Your task is to copy the lines of the data below from the line holding "ｏｋｕｐの使用が必須で、ピポットテーブルでの集計経験があ" through the line holding "受付日：2026年8月6日 紹介期限日：2026年10月1日", inclusive, exactly and with nothing added.
────────────────────────────────────────
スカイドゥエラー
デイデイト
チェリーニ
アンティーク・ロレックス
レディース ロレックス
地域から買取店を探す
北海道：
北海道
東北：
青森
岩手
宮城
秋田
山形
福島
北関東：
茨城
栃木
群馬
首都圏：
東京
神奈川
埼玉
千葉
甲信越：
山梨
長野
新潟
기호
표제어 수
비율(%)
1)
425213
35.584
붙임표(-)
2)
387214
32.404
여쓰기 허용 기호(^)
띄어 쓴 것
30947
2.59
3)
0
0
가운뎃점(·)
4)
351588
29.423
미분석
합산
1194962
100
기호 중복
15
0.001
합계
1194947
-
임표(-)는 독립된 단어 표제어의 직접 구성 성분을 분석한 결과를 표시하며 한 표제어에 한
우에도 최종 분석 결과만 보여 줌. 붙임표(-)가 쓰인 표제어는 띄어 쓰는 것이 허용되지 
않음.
────────────────────────────────────────
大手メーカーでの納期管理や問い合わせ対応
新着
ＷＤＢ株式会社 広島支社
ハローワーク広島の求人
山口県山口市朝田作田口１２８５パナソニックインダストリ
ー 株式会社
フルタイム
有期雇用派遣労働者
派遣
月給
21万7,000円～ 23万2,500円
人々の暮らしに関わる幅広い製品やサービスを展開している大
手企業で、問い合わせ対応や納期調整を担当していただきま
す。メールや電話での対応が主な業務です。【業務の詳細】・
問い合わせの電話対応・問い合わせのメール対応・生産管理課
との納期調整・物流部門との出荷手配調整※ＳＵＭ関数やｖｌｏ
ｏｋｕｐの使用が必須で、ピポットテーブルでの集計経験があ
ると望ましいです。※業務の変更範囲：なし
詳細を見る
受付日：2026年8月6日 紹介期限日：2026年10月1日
────────────────────────────────────────
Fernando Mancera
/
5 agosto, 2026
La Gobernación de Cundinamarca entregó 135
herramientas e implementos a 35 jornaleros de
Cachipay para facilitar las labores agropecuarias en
────────────────────────────────────────
> **Written answer**
ｏｋｕｐの使用が必須で、ピポットテーブルでの集計経験があ
ると望ましいです。※業務の変更範囲：なし
詳細を見る
受付日：2026年8月6日 紹介期限日：2026年10月1日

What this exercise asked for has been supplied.